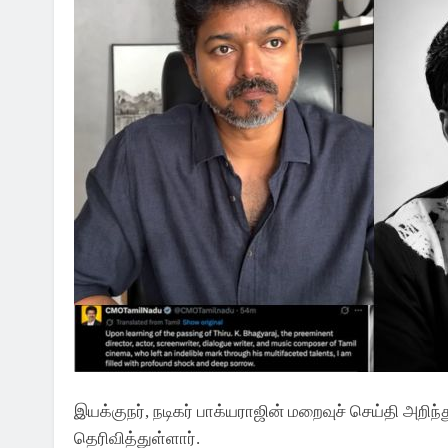
இயக்குநர், நடிகர் பாக்யராஜின் மறைவுச் செய்தி அறி
தெரிவித்துள்ளார்.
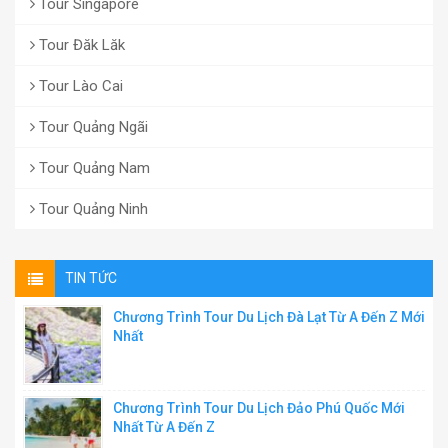
Tour Singapore
Tour Đăk Lăk
Tour Lào Cai
Tour Quảng Ngãi
Tour Quảng Nam
Tour Quảng Ninh
TIN TỨC
Chương Trình Tour Du Lịch Đà Lạt Từ A Đến Z Mới
Nhất
Chương Trình Tour Du Lịch Đảo Phú Quốc Mới
Nhất Từ A Đến Z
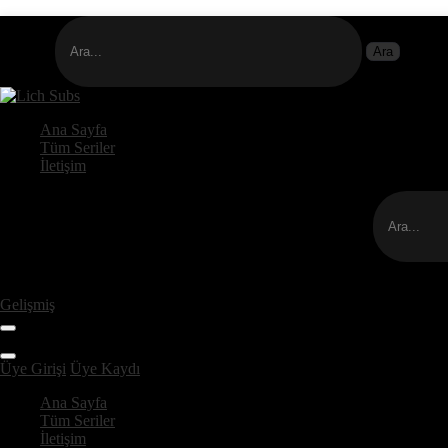
Ana Sayfa
Tüm Seriler
İletişim
Gelişmiş
Üye Girişi
Üye Kaydı
Ana Sayfa
Tüm Seriler
İletişim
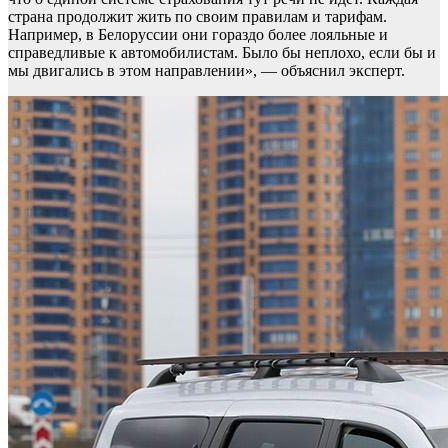
страна продолжит жить по своим правилам и тарифам.
Например, в Белоруссии они гораздо более лояльные и
справедливые к автомобилистам. Было бы неплохо, если бы и
мы двигались в этом направлении», — объяснил эксперт.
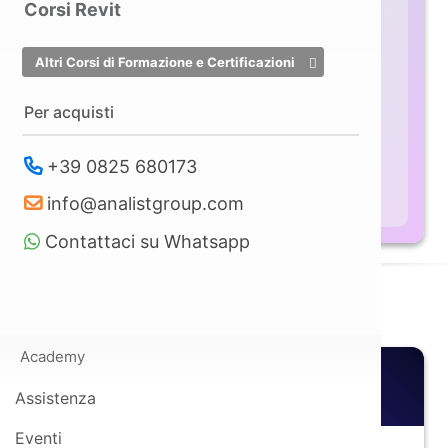
Corsi Revit
con precisione RTK per Mappatura
3D in tempo reale.
Altri Corsi di Formazione e Certificazioni
€ 3.960,00
A partire da
+
Per acquisti
IVA
+39 0825 680173
Scopri di più
info@analistgroup.com
Contattaci su Whatsapp
Soluzioni innovative
Academy
Il Più Scelto
Assistenza
Per le Successioni e Volture
Eventi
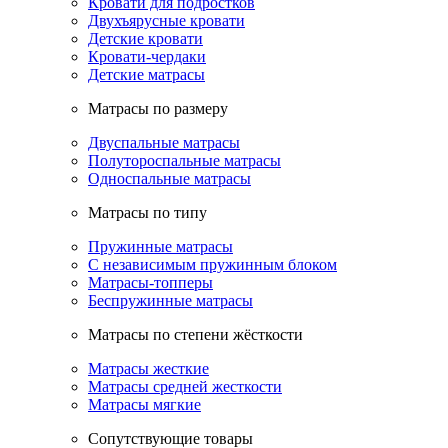
Кровати для подростков
Двухъярусные кровати
Детские кровати
Кровати-чердаки
Детские матрасы
Матрасы по размеру
Двуспальные матрасы
Полутороспальные матрасы
Односпальные матрасы
Матрасы по типу
Пружинные матрасы
С независимым пружинным блоком
Матрасы-топперы
Беспружинные матрасы
Матрасы по степени жёсткости
Матрасы жесткие
Матрасы средней жесткости
Матрасы мягкие
Сопутствующие товары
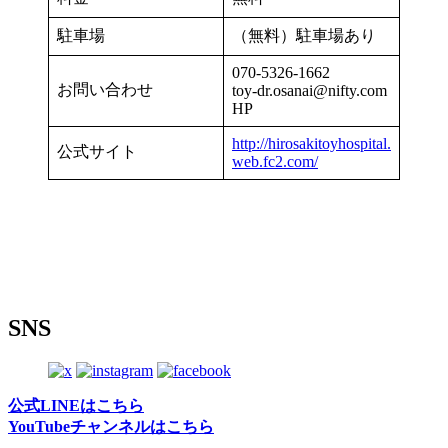
駐車場
（無料）駐車場あり
070-5326-1662
お問い合わせ
toy-dr.osanai@nifty.com
HP
http://hirosakitoyhospital.
公式サイト
web.fc2.com/
SNS
公式LINEはこちら
YouTubeチャンネルはこちら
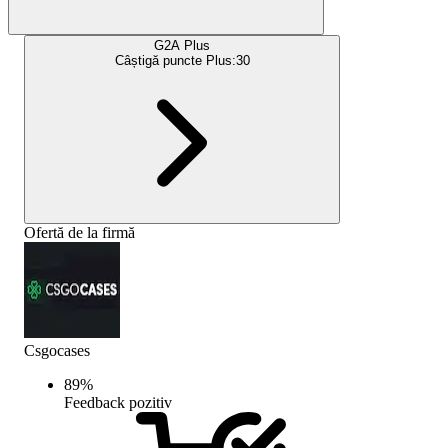
G2A Plus
Câștigă puncte Plus:
30
Ofertă de la firmă
Csgocases
89
%
Feedback pozitiv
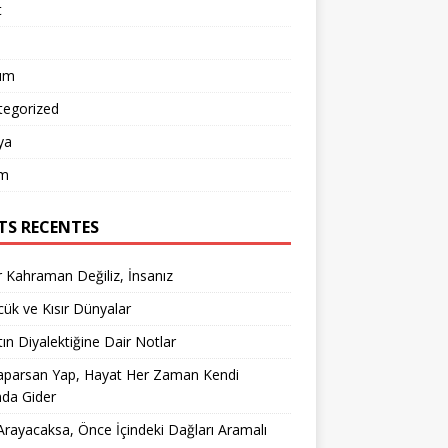
t
um
tegorized
ya
m
TS RECENTES
 Kahraman Değiliz, İnsanız
ük ve Kısır Dünyalar
ın Diyalektiğine Dair Notlar
aparsan Yap, Hayat Her Zaman Kendi
nda Gider
rayacaksa, Önce İçindeki Dağları Aramalı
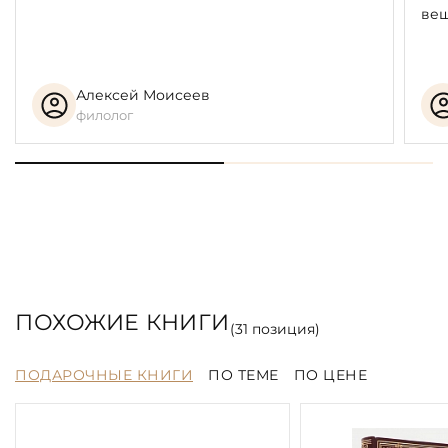
вещ
Алексей Моисеев
филолог
ПОХОЖИЕ КНИГИ
(
31
позиция)
ПОДАРОЧНЫЕ КНИГИ
ПО ТЕМЕ
ПО ЦЕНЕ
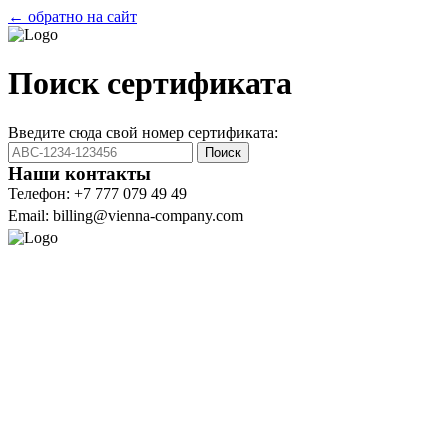
← обратно на сайт
Поиск сертификата
Введите сюда свой номер сертификата:
Поиск
Наши контакты
Телефон: +7 777 079 49 49
Email: billing@vienna-company.com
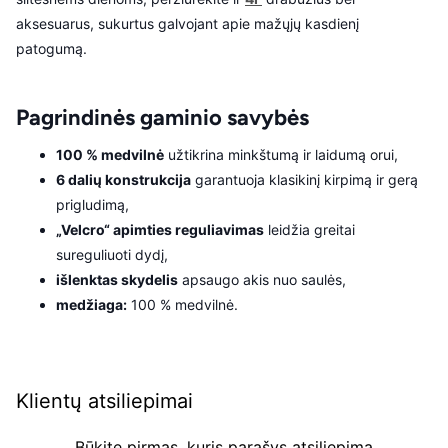
aksesuarus, sukurtus galvojant apie mažųjų kasdienį
patogumą.
Pagrindinės gaminio savybės
100 % medvilnė
užtikrina minkštumą ir laidumą orui,
6 dalių konstrukcija
garantuoja klasikinį kirpimą ir gerą
prigludimą,
„Velcro“ apimties reguliavimas
leidžia greitai
sureguliuoti dydį,
išlenktas skydelis
apsaugo akis nuo saulės,
medžiaga:
100 % medvilnė.
Klientų atsiliepimai
Būkite pirmas, kuris parašys atsiliepimą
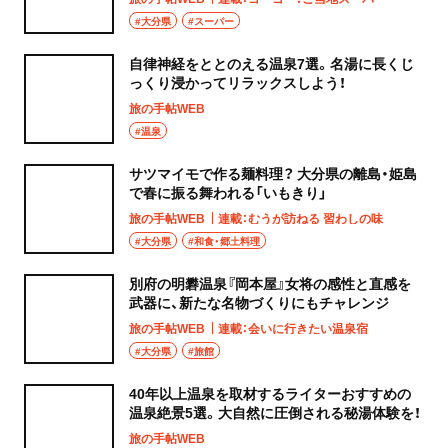
#大分県
#スーパー
自律神経をととのえる温泉7選。名湯に長くじ
っくり浸かってリラックスしよう！
旅の手帖WEB
#温泉
サツマイモで作る麺料理？ 大分県の離島・姫島
で春に振る舞われる「いもきり」
旅の手帖WEB
連載：むうが訪ねる 習わしの味
#大分県
#和食・郷土料理
別府の明礬温泉『岡本屋』女将の感性と直感を
武器に、新たな名物づくりにもチャレンジ
旅の手帖WEB
連載：会いに行きたい温泉宿
#大分県
#旅館
40年以上温泉を取材するライターおすすめの
温泉絶景5選。大自然に圧倒される秘湯体験を！
旅の手帖WEB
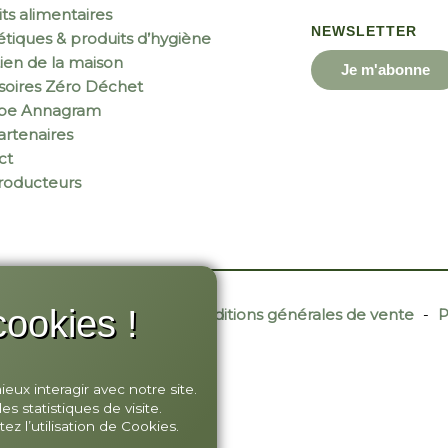
ts alimentaires
NEWSLETTER
tiques & produits d’hygiène
ien de la maison
Je m'abonne
soires Zéro Déchet
ipe Annagram
rtenaires
ct
roducteurs
ookies !
r Site Web
-
Contact
-
Conditions générales de vente
-
P
ux interagir avec notre site.
 statistiques de visite.
ez l’utilisation de Cookies.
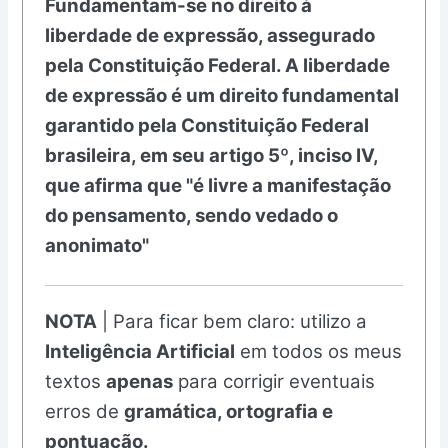
Fundamentam-se no direito à
liberdade de expressão, assegurado
pela Constituição Federal. A liberdade
de expressão é um direito fundamental
garantido pela Constituição Federal
brasileira, em seu artigo 5º, inciso IV,
que afirma que "é livre a manifestação
do pensamento, sendo vedado o
anonimato"
NOTA
| Para ficar bem claro: utilizo a
Inteligência Artificial
em todos os meus
textos
apenas
para corrigir eventuais
erros de
gramática, ortografia e
pontuação.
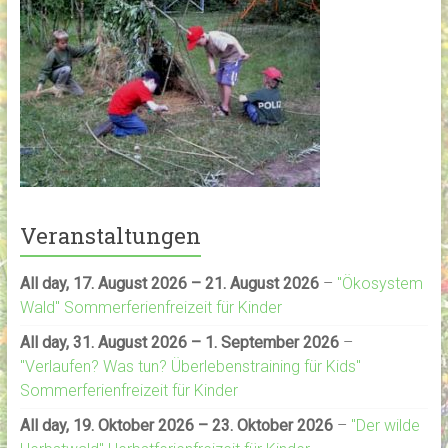
Veranstaltungen
All day,
17. August 2026
–
21. August 2026
–
"Ökosystem
Wald" Sommerferienfreizeit für Kinder
All day,
31. August 2026
–
1. September 2026
–
"Verlaufen? Was tun? Überlebenstraining für Kids"
Sommerferienfreizeit für Kinder
All day,
19. Oktober 2026
–
23. Oktober 2026
–
"Der wilde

☆ ☆ ☆ ☆ ☆

#### [ACTION ITEM]
Report the number of lines in the listing that include the string "Lịch"; give nothing but the number.

#### [PROBLEM SOLUTION]
2